Lichtprüfung Alles blendend?

Von Steffen Dominsky

Eine bekannte Richtlinie regelt die Prüfung von Fahrzeugscheinwerfern im Zuge der HU perfekt und bis ins kleinste Detail – theoretisch. Praktisch gibt es aber nach wie vor die eine oder andere „Baustelle“.

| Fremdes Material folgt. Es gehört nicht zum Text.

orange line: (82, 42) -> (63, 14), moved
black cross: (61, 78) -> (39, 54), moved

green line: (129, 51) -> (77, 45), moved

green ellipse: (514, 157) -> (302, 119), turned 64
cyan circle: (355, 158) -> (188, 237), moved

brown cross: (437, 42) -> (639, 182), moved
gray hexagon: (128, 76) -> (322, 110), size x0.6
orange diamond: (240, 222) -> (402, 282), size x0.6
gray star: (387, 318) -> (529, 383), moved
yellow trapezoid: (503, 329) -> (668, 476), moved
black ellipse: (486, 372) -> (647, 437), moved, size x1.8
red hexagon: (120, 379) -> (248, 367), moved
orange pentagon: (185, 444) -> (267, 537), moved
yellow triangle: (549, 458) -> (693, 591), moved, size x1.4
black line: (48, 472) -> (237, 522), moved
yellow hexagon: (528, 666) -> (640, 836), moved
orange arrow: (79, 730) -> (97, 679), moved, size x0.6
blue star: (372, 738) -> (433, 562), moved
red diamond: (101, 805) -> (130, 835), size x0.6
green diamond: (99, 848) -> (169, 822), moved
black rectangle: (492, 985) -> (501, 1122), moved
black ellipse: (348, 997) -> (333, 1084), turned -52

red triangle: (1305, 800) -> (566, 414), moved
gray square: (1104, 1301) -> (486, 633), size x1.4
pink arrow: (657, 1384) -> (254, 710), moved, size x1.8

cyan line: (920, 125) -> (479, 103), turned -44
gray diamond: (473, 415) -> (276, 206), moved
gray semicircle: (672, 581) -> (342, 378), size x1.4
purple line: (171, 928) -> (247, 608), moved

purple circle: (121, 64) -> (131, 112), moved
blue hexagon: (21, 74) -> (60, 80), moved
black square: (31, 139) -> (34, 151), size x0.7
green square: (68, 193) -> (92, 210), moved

Auch wenn die HU-Scheinwerferprüfrichtlinie Ende 2018 komplett überarbeitet wurde: Nach wie vor gibt es einige Punkte und Praktiken, die kritisch hinterfragt gehören.
Auch wenn die HU-Scheinwerferprüfrichtlinie Ende 2018 komplett überarbeitet wurde: Nach wie vor gibt es einige Punkte und Praktiken, die kritisch hinterfragt gehören.
(Bild: Dominsky – »kfz-betrieb«)

Wie? Ein großer Kundendienst inklusive Fahrzeugannahme und Übergabe in 20 Minuten – das kommt Ihnen spanisch vor? „Genau das sollte es Ihnen auch, wenn die Kalibrierung Ihres HU-Scheinwerferprüfplatzes in einer Stunde über die Bühne geht“, erklärt Manfred Rudhart vom Lichtdienstleister RMI-Tec. Verständlich, schließlich kann die seriöse Abnahme eines solchen bis zu vier Stunden dauern. Doch nach wie vor gibt es Prüfer, die nehmen es mit den Vorgaben nicht so genau. Motto: Hauptsache schnell 400, 500 Euro Umsatz gemacht. Dass Werkstätten mit solchen „Schnellkalibrierungen“ nicht nur mit Blick auf den Zeitbedarf zufrieden waren und sind, ist nachvollziehbar: Fast immer fielen diese positiv aus, und der Prüfplatz erhielt seine Plakette – das Gefühl kennt man ja von der HU.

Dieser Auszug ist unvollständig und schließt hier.